(For the audio version of this blog, please visit: http://brothersinchristcmf.org/wp-content/uploads/2022/04/Mass-Blog-for-the-4th-Sunday-of-Easter-2022.mp3)
Do most of us live in “quiet desperation”? Maybe the answer depends on your faith in something bigger than yourself. The question was inspired by a quote from Transcendentalist philosopher Henry David Thoreau: “The mass of men lead lives of quiet desperation.” It comes from his collection of meditations, titled, Walden, written in 1854. Modern philosophers still apply it to the human condition. Thoreau continued:
“What is called resignation is confirmed desperation. From the desperate city you go into the desperate country, and have to console yourself with the bravery of minks and muskrats. A stereotyped but unconscious despair is concealed even under what are called the games and amusements of mankind.”
One noted commentator/podcaster cited Thoreau’s quote as one of his favorites, saying he’s been that guy.
“You have an apartment to pay for, you have a car you leased, you have a wife to feed, a child to raise. You have your mortgage. You have your this, you have your that…and that’s where it all comes from,” he added.
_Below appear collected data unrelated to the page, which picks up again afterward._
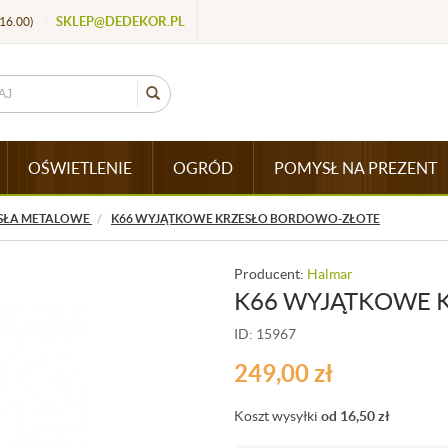
SKLEP@DEDEKOR.PL
16.00)
/
OŚWIETLENIE
OGRÓD
POMYSŁ NA PREZENT
SŁA METALOWE
K66 WYJĄTKOWE KRZESŁO BORDOWO-ZŁOTE
Producent:
Halmar
K66 WYJĄTKOWE 
ID: 15967
249,00
zł
Koszt wysyłki
od 16,50
zł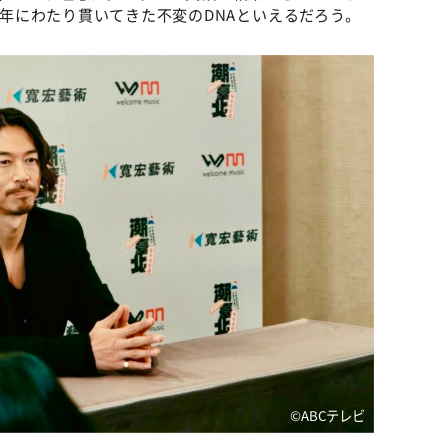
25年にわたり貫いてきた不変のDNAといえるだろう。
©️ABCテレビ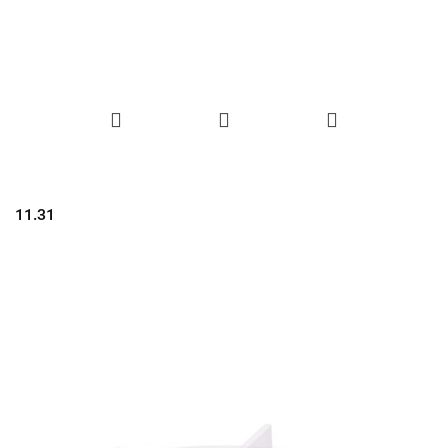
11.31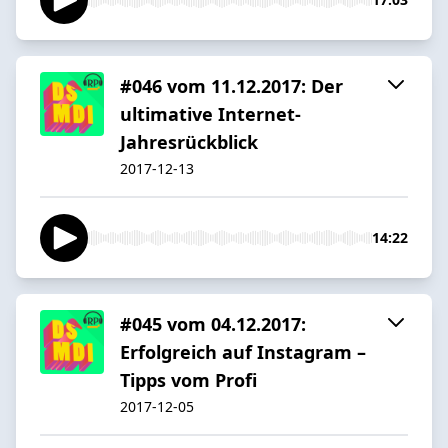
#046 vom 11.12.2017: Der
ultimative Internet-
Jahresrückblick
2017-12-13
14:22
#045 vom 04.12.2017:
Erfolgreich auf Instagram –
Tipps vom Profi
2017-12-05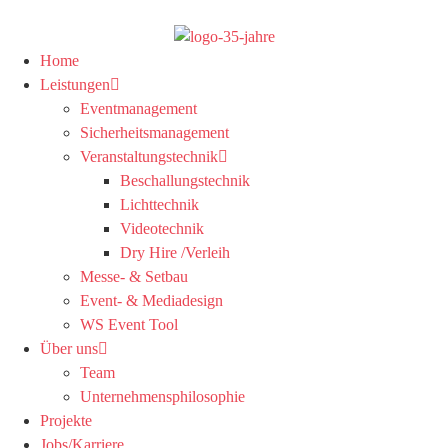
Home
Leistungen
Eventmanagement
Sicherheitsmanagement
Veranstaltungstechnik
Beschallungstechnik
Lichttechnik
Videotechnik
Dry Hire /Verleih
Messe- & Setbau
Event- & Mediadesign
WS Event Tool
Über uns
Team
Unternehmensphilosophie
Projekte
Jobs/Karriere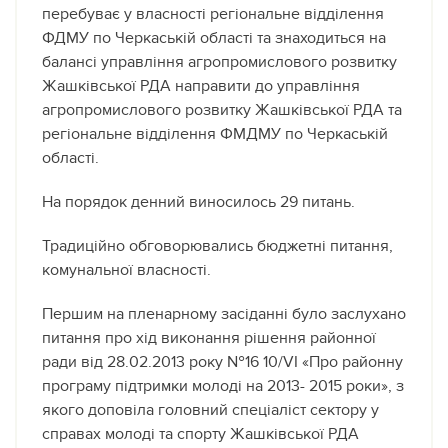
перебуває у власності регіональне відділення
ФДМУ по Черкаській області та знаходиться на
балансі управління агропромислового розвитку
Жашківської РДА направити до управління
агропромислового розвитку Жашківської РДА та
регіональне відділення ФМДМУ по Черкаській
області.
На порядок денний виносилось 29 питань.
Традиційно обговорювались бюджетні питання,
комунальної власності.
Першим на пленарному засіданні було заслухано
питання про хід виконання рішення районної
ради від 28.02.2013 року №16 10/VІ «Про районну
програму підтримки молоді на 2013- 2015 роки», з
якого доповіла головний спеціаліст сектору у
справах молоді та спорту Жашківської РДА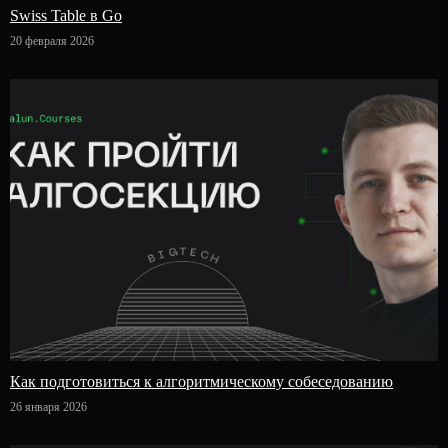
Swiss Table в Go
20 февраля 2026
Как подготовиться к алгоритмическому собеседованию
26 января 2026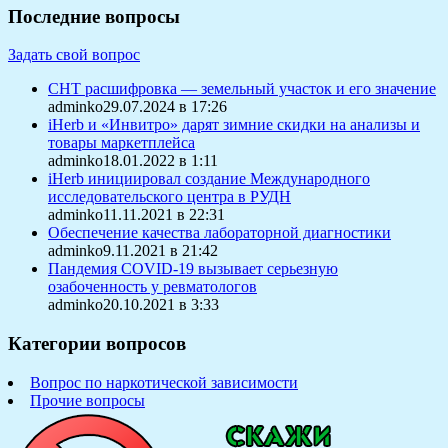
Последние вопросы
Задать свой вопрос
СНТ расшифровка — земельный участок и его значение
adminko29.07.2024 в 17:26
iHerb и «Инвитро» дарят зимние скидки на анализы и
товары маркетплейса
adminko18.01.2022 в 1:11
iHerb инициировал создание Международного
исследовательского центра в РУДН
adminko11.11.2021 в 22:31
Обеспечение качества лабораторной диагностики
adminko9.11.2021 в 21:42
Пандемия COVID-19 вызывает серьезную
озабоченность у ревматологов
adminko20.10.2021 в 3:33
Категории вопросов
Вопрос по наркотической зависимости
Прочие вопросы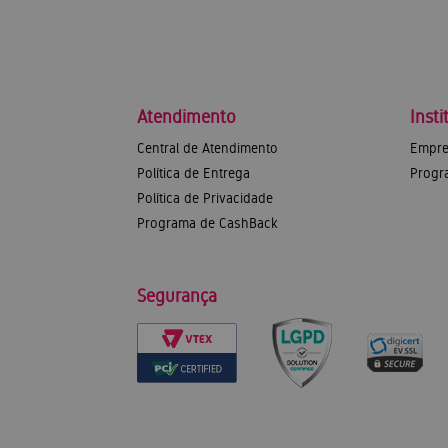
Atendimento
Insti
Central de Atendimento
Empre
Política de Entrega
Progr
Política de Privacidade
Programa de CashBack
Segurança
Really? Modern Thoreaus don’t know desperation until they study scripture. This Sunday’s readings are good examples of our desperation for truth. It’s evident among those who heard Paul and Barnabas testify to experiencing Christ’s truth. Sunday’s first reading (Acts 13:14, 43-52) says these disciples urged their audience to “remain faithful to the grace of God.” But if you read the full account from Acts, you see how desperate these Temple attendees were for what Paul and Barnabas had to say about Jesus:
“You must know, my brothers, that through him forgiveness of sins is being proclaimed to you, [and] in regard to everything from which you could not be justified under the law of Moses, in him every believer is justified.”
This account states that as Paul and Barnabas were leaving the temple, these desperate people “invited them to speak on these subjects the following Sabbath.”
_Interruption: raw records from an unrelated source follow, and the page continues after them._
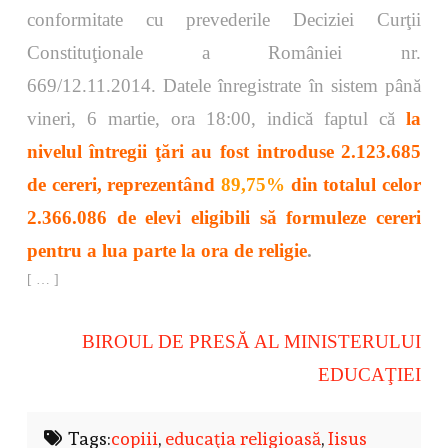
conformitate cu prevederile Deciziei Curţii
Constituţionale a României nr.
669/12.11.2014.
Datele înregistrate în sistem până
vineri, 6 martie, ora 18:00, indică faptul că
la
nivelul întregii ţări au fost introduse 2.123.685
de cereri, reprezentând
89,75%
din totalul celor
2.366.086 de elevi eligibili să formuleze cereri
pentru
a lua parte la ora de religie
.
[ … ]
BIROUL DE PRESĂ AL MINISTERULUI
EDUCAŢIEI
Tags:
copiii
,
educaţia religioasă
,
Iisus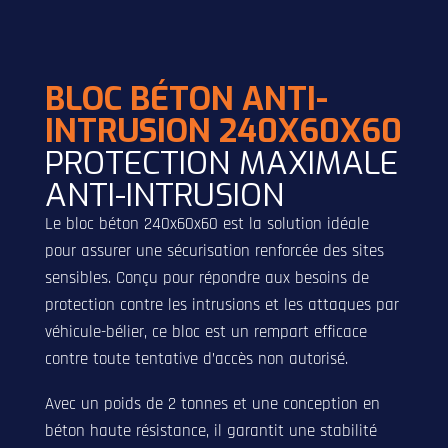
BLOC BÉTON ANTI-
INTRUSION 240X60X60
PROTECTION MAXIMALE
ANTI-INTRUSION
Le bloc béton 240x60x60 est la solution idéale
pour assurer une sécurisation renforcée des sites
sensibles. Conçu pour répondre aux besoins de
protection contre les intrusions et les attaques par
véhicule-bélier, ce bloc est un rempart efficace
contre toute tentative d’accès non autorisé.
Avec un poids de 2 tonnes et une conception en
béton haute résistance, il garantit une stabilité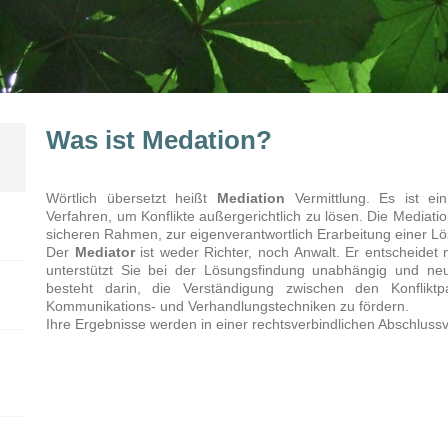
Was ist Medation?
Wörtlich übersetzt heißt
Mediation
Vermittlung. Es ist ein 
Verfahren, um Konflikte außergerichtlich zu lösen. Die Mediatio
sicheren Rahmen, zur eigenverantwortlich Erarbeitung einer L
Der
Mediator
ist weder Richter, noch Anwalt. Er entscheidet n
unterstützt Sie bei der Lösungsfindung unabhängig und neu
besteht darin, die Verständigung zwischen den Konflikt
Kommunikations- und Verhandlungstechniken zu fördern.
Ihre Ergebnisse werden in einer rechtsverbindlichen Abschlussve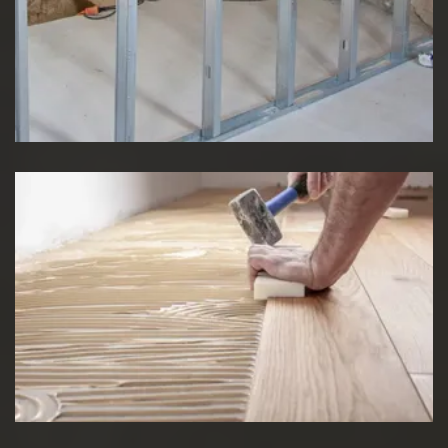
Pose de cloison
Pose de Lino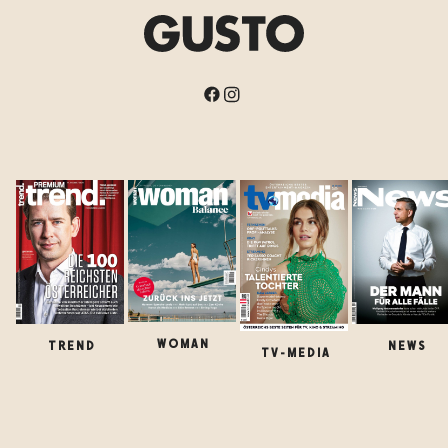
WOMAN
TREND
NEWS
TV-MEDIA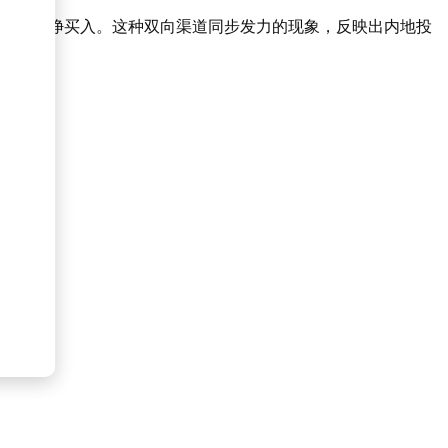
91亿港元净买入。这种双向渠道同步发力的现象，反映出内地投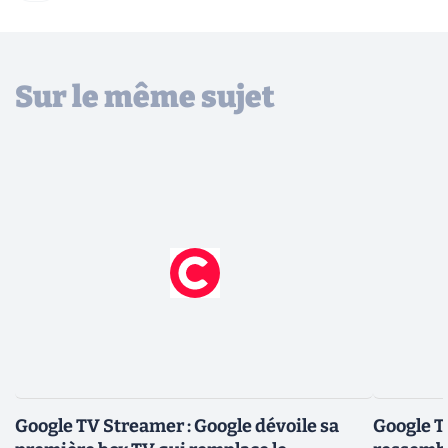
Sur le même sujet
Google TV Streamer : Google dévoile sa
Google T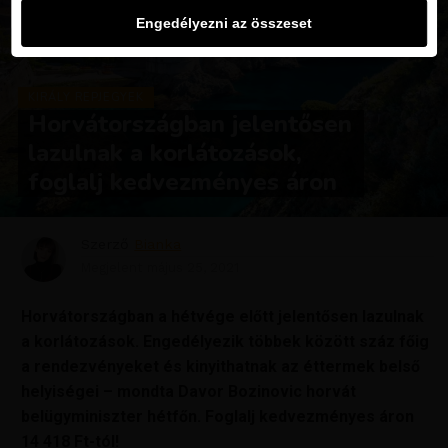
Engedélyezni az összeset
KIRÁLY REPJEGYEK
Horvátországban jelentősen
lazulnak a korlátozások,
foglalj kedvezményes áron
Szerző
Bianka
Megjelent
május 25, 2021
Horvátországban a hétvége előtt jelentősen lazulnak
a korlátozások. Engedélyezik többek között száz főig
a rendezvényeket és kinyithatnak az éttermek belső
helyiségei – mondta Davor Bozinovic horvát
belügyminiszter hétfőn.
Foglalj kedvezményes áron
14 418 Ft-tól!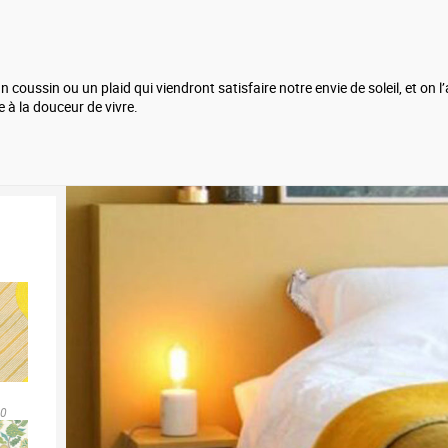
coussin ou un plaid qui viendront satisfaire notre envie de soleil, et on
e à la douceur de vivre.
20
Of course we know where speaking the truth eventually led Paul. Evelyn Underhill (1875–1941), a renowned writer on the impact of Paul’s mystical experiences, put desperation in perspective when analyzing Paul’s statement that “I can do all things through Christ who strengthens me” (Philippians 4:13). He wrote this from a prison cell, after, as Underhill explains, “twelve years of superhuman toil, privation, and ill-usage, accompanied by chronic ill-health; years which had included scourging, stoning, shipwreck, imprisonments, and as Paul testified, “in journeying often, in perils of waters, in perils of robbers, in perils by mine own countrymen, in perils by the heathen, in perils in the city, in perils in the wilderness, in perils in the sea, in perils among false brethren; in weariness and painfulness, in watching often, in hunger and thirst, in fasting often, in cold and nakedness” (2 Corinthians 11:26–27).”
Sunday’s second reading from the Book of Revelation (Rev 7:9, 14b-17) multiplies such desperate souls by the thousands as John details his vision “of a great multitude, which no one could count, from every nation, race, people, and tongue. They stood before the throne and before the Lamb.”
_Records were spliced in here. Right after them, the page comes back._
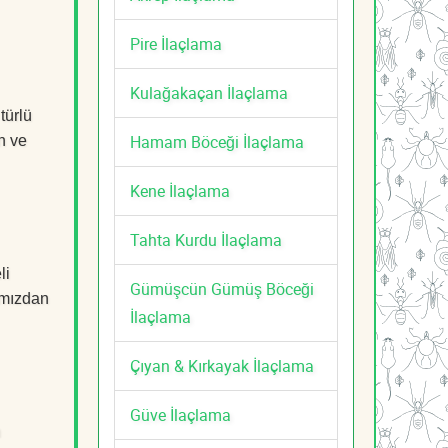
Pire İlaçlama
Kulağakaçan İlaçlama
türlü
Hamam Böceği İlaçlama
n ve
Kene İlaçlama
Tahta Kurdu İlaçlama
li
Gümüşcün Gümüş Böceği
mızdan
İlaçlama
Çıyan & Kırkayak İlaçlama
Güve İlaçlama
n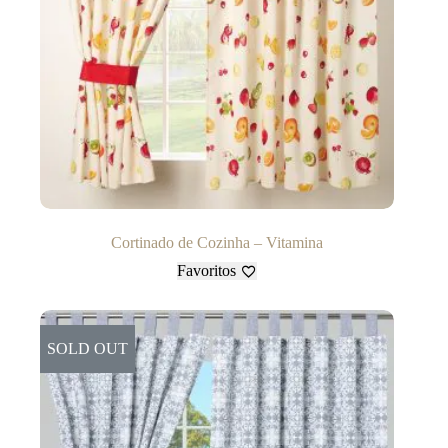
Cortinado de Cozinha – Vitamina
Favoritos
SOLD OUT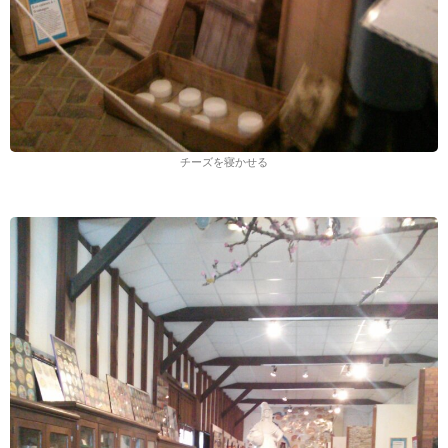
チーズを寝かせる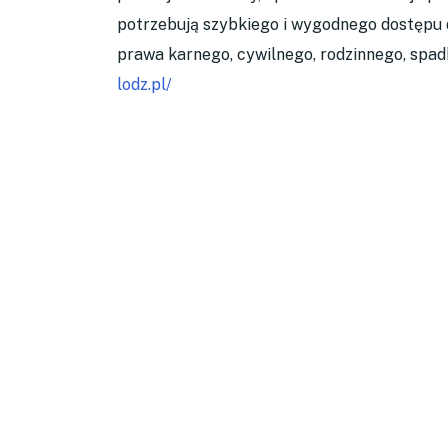
potrzebują szybkiego i wygodnego dostępu 
prawa karnego, cywilnego, rodzinnego, spa
lodz.pl/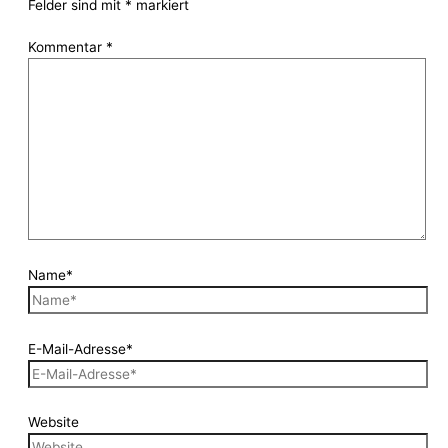
Felder sind mit
*
markiert
Kommentar
*
Name*
E-Mail-Adresse*
Website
“Who are these people?” John asks the elders. “These are the ones who have survived the time of great distress; the one who sits on the throne will shelter them. … will shepherd them and lead them to springs of life-giving water, and God will wipe away every tear from their eyes.”
The gospel of John quotes Jesus directly (Jn 10:27-30): “My sheep hear my voice; I know them, and they follow me. I give them eternal life, and they shall never perish.”
This is the knowledge that strengthened Paul through years of desperate situations, and his testimony caused desperate souls to seek the same strength.
Let’s give voice to our own quiet desperation and raise it up through prayers for the courage that comes with faith in one whose spirit is ours now and forever:
Thoreau: “Only that day dawns to which we are awake. There is more day to dawn. The sun is but a morning star.”
Revelation: “I, Jesus, sent my angel to give you this testimony for the churches. I am the root and offspring of David, the bright morning star.”
Both Thoreau and The Book of Revelation promise a bright future to those who look for it so they can face it.